A Republic of Mind and Spirit: A Cultural History of American Metaphysical Religion
- Cover
- Author: Catherine L. Albanese
- Language: English
- Genre: non-fiction
- Publisher: Yale University Press
- Publication date: 2007
- Pages: 628 + xi
- ISBN: 9780300134773
- OCLC: 191732654

= A Republic of Mind and Spirit =

2007 book on American religion

A Republic of Mind and Spirit: A Cultural History of American Metaphysical Religion is a 2007 non-fiction book written by Catherine L. Albanese. It was published by Yale University Press. It was published as an ebook in 2017 by the same publisher.

== Synopsis ==
The work is an introduction to Albanese's "metaphysical thesis" of American religious history: metaphysical religion (sometimes described by "the occult"; its adherents are sometimes called "metaphysicians") has a major role in the development of American religiosity rather than a minor one. Albanese's book is split into three sections – "Beginnings", "Transitions", and "Arrivals" – in which Albanese explores and analyzes various groups and ideas from English colonization to the late twentieth century. Albanese identifies four main elements of what constitutes "metaphysical religion": a fixation on the mind, a "cosmological theory of correspondence between worlds", a concern for energy (which Albanese calls "magic"), and salvation through healing.

== Reception ==
Dell deChant for Nova Religio called the book "uniquely valuable to [scholarly] understanding of religion in America, and the field of religious studies as a whole", and he believed that the work distinguished Catherine L. Albanese as "one of today's major American religious historians". W. Clark Gilpin for The Journal of Religion writes that it is a "magisterial book, one that synthesizes and extends a richly productive career of research and publication" on the American metaphysical tradition. Richard Kyle for The Journal of American History called the book "sound" in its scholarship. Robert C. Fuller for Church History called the book "brilliant" and "rich with historical detail". A reviewer for Publishers Weekly called the book "groundbreaking". Dina Komuves for the Library Journal recommended the book for academic libraries with religious studies collections.

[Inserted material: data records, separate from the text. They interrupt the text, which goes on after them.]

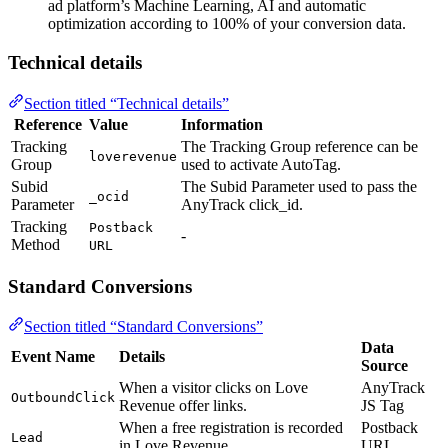
ad platform’s Machine Learning, AI and automatic
optimization according to 100% of your conversion data.
Technical details
Section titled “Technical details”
Reference
Value
Information
Tracking
The Tracking Group reference can be
loverevenue
Group
used to activate AutoTag.
Subid
The Subid Parameter used to pass the
_ocid
Parameter
AnyTrack click_id.
Tracking
Postback
-
Method
URL
Standard Conversions
Section titled “Standard Conversions”
Data
Event Name
Details
Source
When a visitor clicks on Love
AnyTrack
OutboundClick
Revenue offer links.
JS Tag
When a free registration is recorded
Postback
Lead
in Love Revenue.
URL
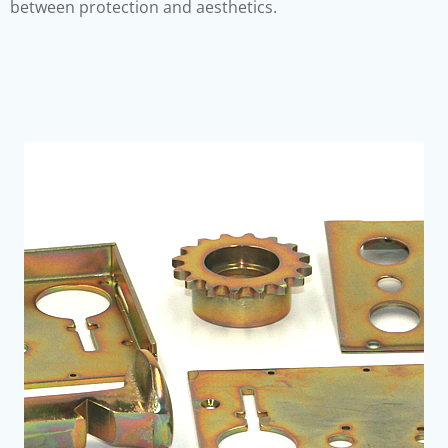
between protection and aesthetics.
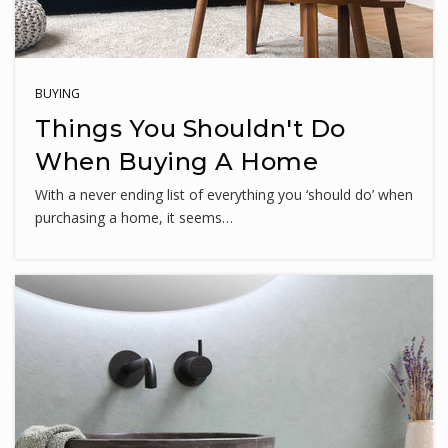
Great Seneca Creek Elementary School
240-740-4380
BUYING
Public
KG-5
Things You Shouldn't Do
When Buying A Home
With a never ending list of everything you ‘should do’ when
Northwest High School
purchasing a home, it seems…
240-740-7100
Public
9-12
Fellowship Christian School
301-540-3110
Private
PK-5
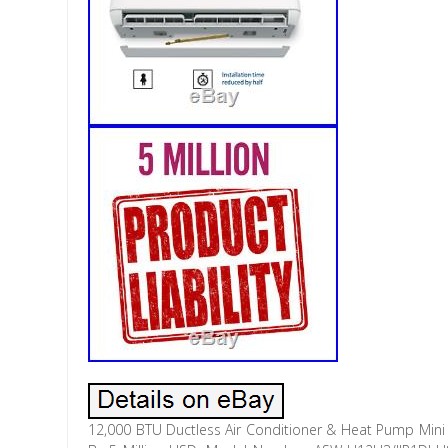
12,000 BTU Ductless Air Conditioner & Heat Pump Mini Sp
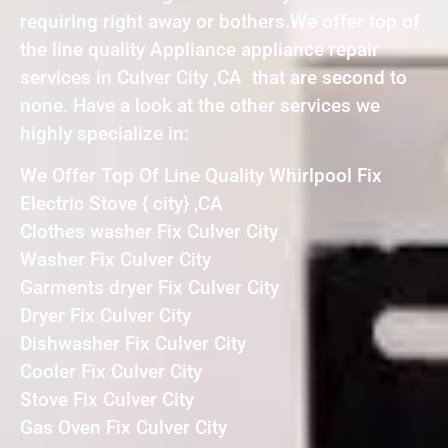
requiring right away or bothers.We offer top of
the line quality Appliance appliance repair
services in Culver City ,CA that are second to
none. Have a look at the other services we
highly specialize in:
We Offer Top Of Line Quality Whirlpool Fix
Electric Stove { city} ,CA
Clothes washer Fix Culver City
Washer Fix Culver City
Garments dryer Fix Culver City
Dryer Fix Culver City
Dishwasher Fix Culver City
Cooler Fix Culver City
Stove Fix Culver City
Gas Oven Fix Culver City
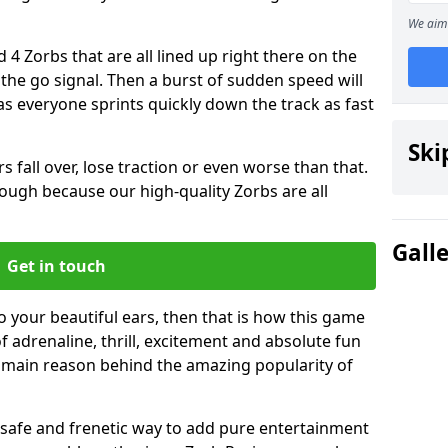
We aim 
 4 Zorbs that are all lined up right there on the
r the go signal. Then a burst of sudden speed will
s everyone sprints quickly down the track as fast
Ski
s fall over, lose traction or even worse than that.
 though because our high-quality Zorbs are all
Gall
Get in touch
to your beautiful ears, then that is how this game
of adrenaline, thrill, excitement and absolute fun
e main reason behind the amazing popularity of
st, safe and frenetic way to add pure entertainment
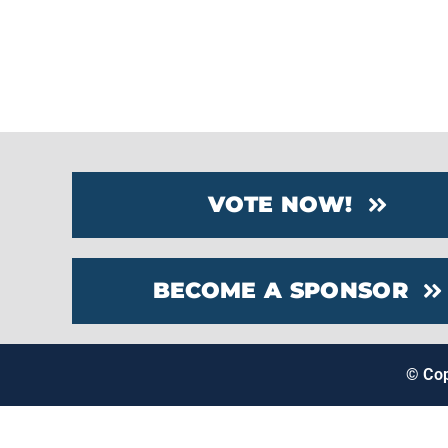
VOTE NOW!
BECOME A SPONSOR
© Co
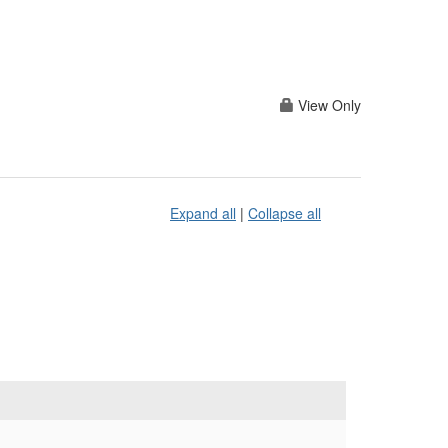
View Only
Expand all
|
Collapse all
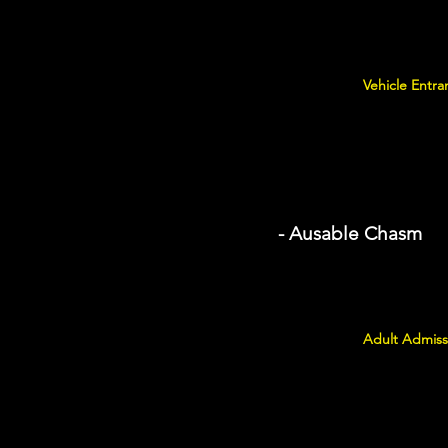
Vehicle Entra
- Ausable Chasm
Adult Admiss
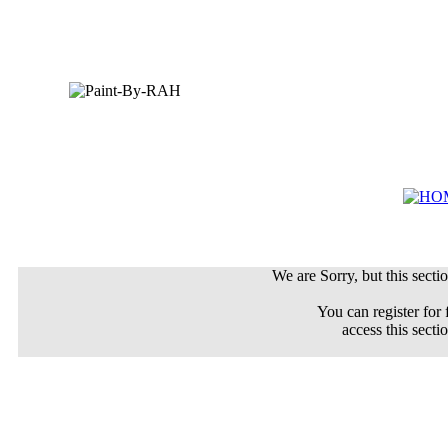
We are Sorry, but this sectio
You can register for 
access this secti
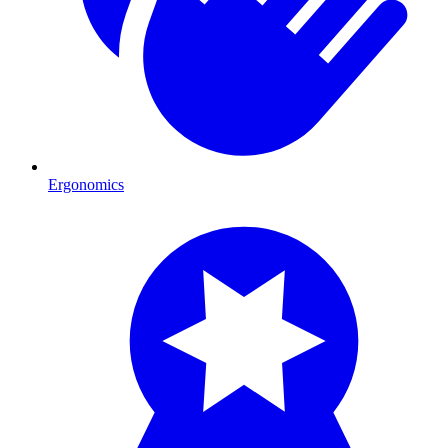
Ergonomics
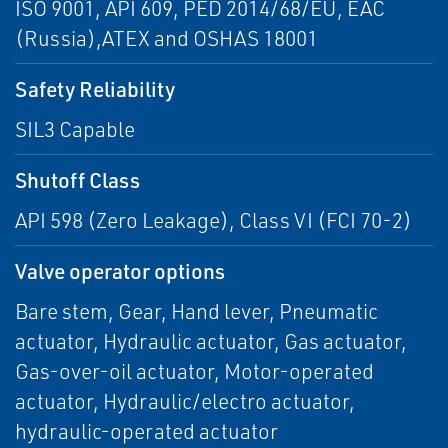
ISO 9001, API 609, PED 2014/68/EU, EAC
(Russia),ATEX and OSHAS 18001
Safety Reliability
SIL3 Capable
Shutoff Class
API 598 (Zero Leakage), Class VI (FCI 70-2)
Valve operator options
Bare stem, Gear, Hand lever, Pneumatic
actuator, Hydraulic actuator, Gas actuator,
Gas-over-oil actuator, Motor-operated
actuator, Hydraulic/electro actuator,
hydraulic-operated actuator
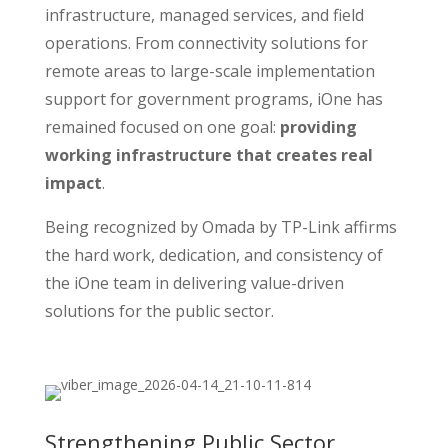
infrastructure, managed services, and field
operations. From connectivity solutions for
remote areas to large-scale implementation
support for government programs, iOne has
remained focused on one goal:
providing
working infrastructure that creates real
impact
.
Being recognized by Omada by TP-Link affirms
the hard work, dedication, and consistency of
the iOne team in delivering value-driven
solutions for the public sector.
Strengthening Public Sector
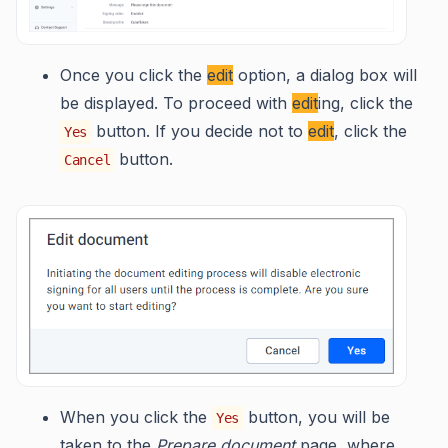
Once you click the
edit
option, a dialog box will
be displayed. To proceed with
edit
ing, click the
button. If you decide not to
edit
, click the
Yes
button.
Cancel
When you click the
button, you will be
Yes
taken to the
Prepare document
page, where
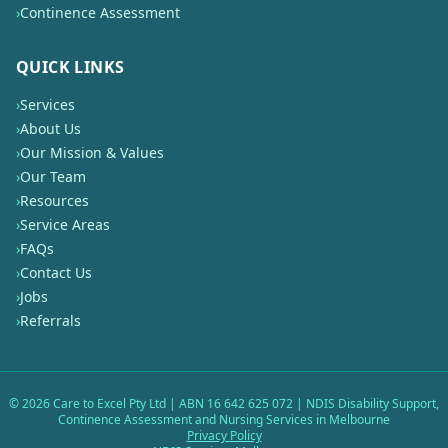
›
Continence Assessment
QUICK LINKS
›
Services
›
About Us
›
Our Mission & Values
›
Our Team
›
Resources
›
Service Areas
›
FAQs
›
Contact Us
›
Jobs
›
Referrals
©
2026
Care to Excel Pty Ltd | ABN 16 642 625 072 | NDIS Disability Support,
Continence Assessment and Nursing Services in Melbourne
Privacy Policy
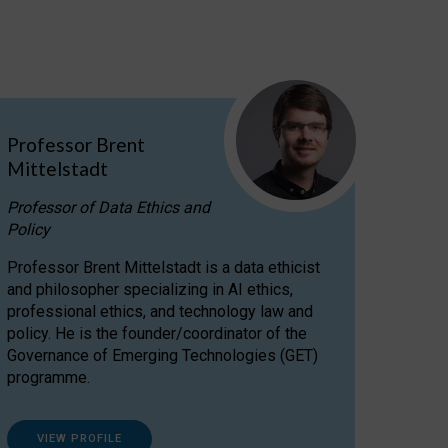
Professor Brent
Mittelstadt
Professor of Data Ethics and
Policy
Professor Brent Mittelstadt is a data ethicist
and philosopher specializing in AI ethics,
professional ethics, and technology law and
policy. He is the founder/coordinator of the
Governance of Emerging Technologies (GET)
programme.
VIEW PROFILE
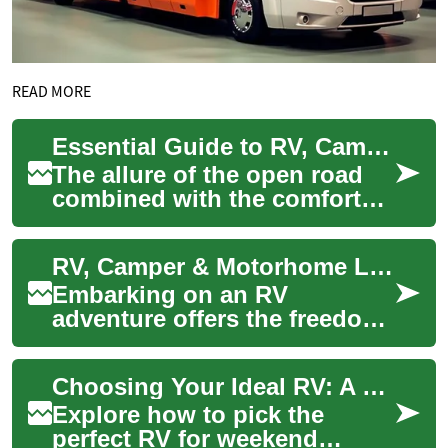
READ MORE
Essential Guide to RV, Camper & Motorhome Living: Your Complete Road Trip Companion
The allure of the open road
combined with the comforts
of home has made RV living
increasingly popular among
RV, Camper & Motorhome Loans: Financing Your Home on Wheels
adventur...
Embarking on an RV
adventure offers the freedom
to explore the open road
while enjoying the comforts
Choosing Your Ideal RV: A Camper & Motorhome Guide
of home. However...
Explore how to pick the
perfect RV for weekend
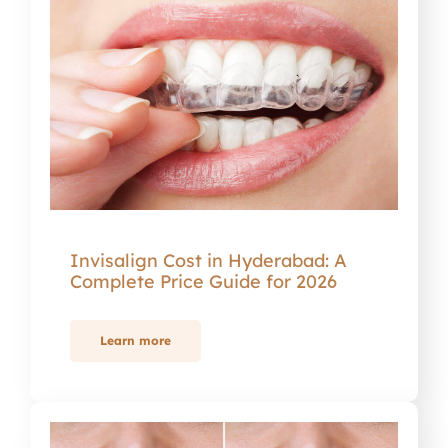
Invisalign Cost in Hyderabad: A
Complete Price Guide for 2026
Learn more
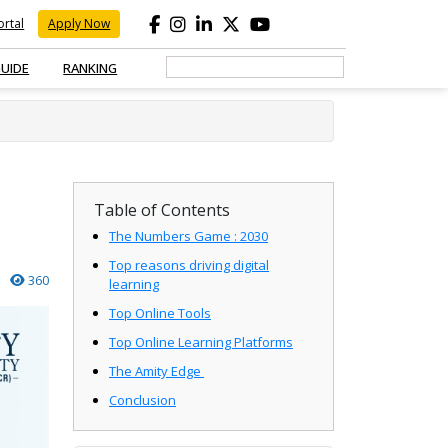
rtal
Apply Now
GUIDE
RANKING
Table of Contents
The Numbers Game : 2030
Top reasons driving digital
360
learning
Top Online Tools
Top Online Learning Platforms
The Amity Edge
Conclusion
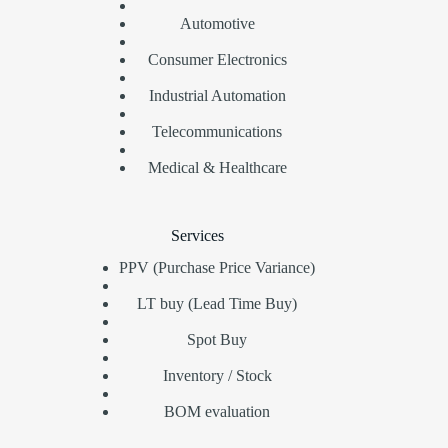
Automotive
Consumer Electronics
Industrial Automation
Telecommunications
Medical & Healthcare
Services
PPV (Purchase Price Variance)
LT buy (Lead Time Buy)
Spot Buy
Inventory / Stock
BOM evaluation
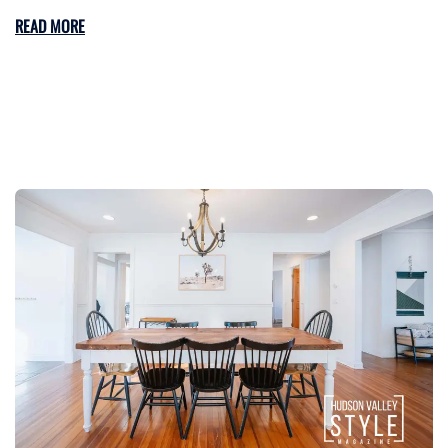
READ MORE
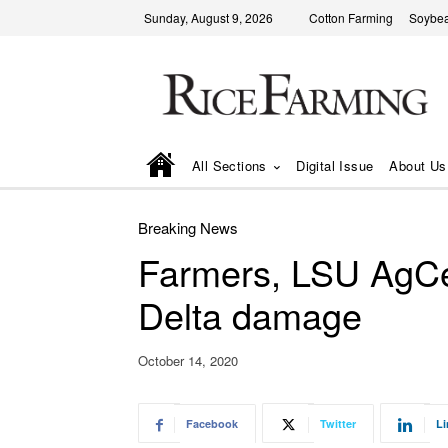
Sunday, August 9, 2026
Cotton Farming
Soybea
All Sections
Digital Issue
About Us
Breaking News
Farmers, LSU AgCe
Delta damage
October 14, 2020
Facebook
Twitter
Li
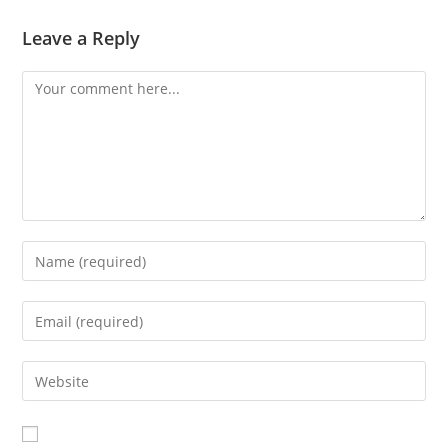
Leave a Reply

Benjamin E. Zeller for Pneuma believes that the book is "impeccably researched"; however, he criticizes the length of the work which he believes makes it "untenable for the undergraduate classroom". David D. Hall for The American Historical Review called it "important as an act of recovery" and a "remarkable demonstration" of Albanese's skills as a historian of religion. However, Hall believes that at some points the intellectual method of the book is weak, and some of the examples, like Christian Science, do not fit perfectly to what she is communicating.

Amanda Porterfield for The New England Quarterly called the book Albanese's magnum opus. However, Porterfield believes that the book's omission of the metaphysicians' claims to science and of any analysis of the social and emotional function of metaphysical religion in America "limit[s] the book's usefulness as a full depiction of metaphysical religion in American history". Additionally, Porterfield believes the book provides an "excessive" number of historical facts about metaphysical thought, making the book "one-sided".

David Nartonis for The Christian Science Monitor argues that although Albanese's book will interest anyone intrigued by contemporary trends and American belief systems, anyone interested in the specific systems she surveys finds that she focuses too much on "the externals that it misses the whole point of their religious conviction".

Jeremy Rapport for The Register of the Kentucky Historical Society believes that Albanese "convincingly argues" that metaphysical religion in American religious history "must be addressed in order to understand what is American about religion in America". According to Rapport, one of the book's strengths is that its "organizational scheme strengthens her claim that metaphysical religions should form a third leg of the American religious tradition" by demonstrating its consistent presence in the historical record. Rapport notes that scholars of specific traditions like Mormonism or New Thought will find flaws with her analysis.

Jerry L. Summers for Fides et Historia compliments the work overall, but he points out that her "powerfully convincing" thesis portrays the "heterodox metaphysics" as the mainstream religion in American history, with which he disagrees.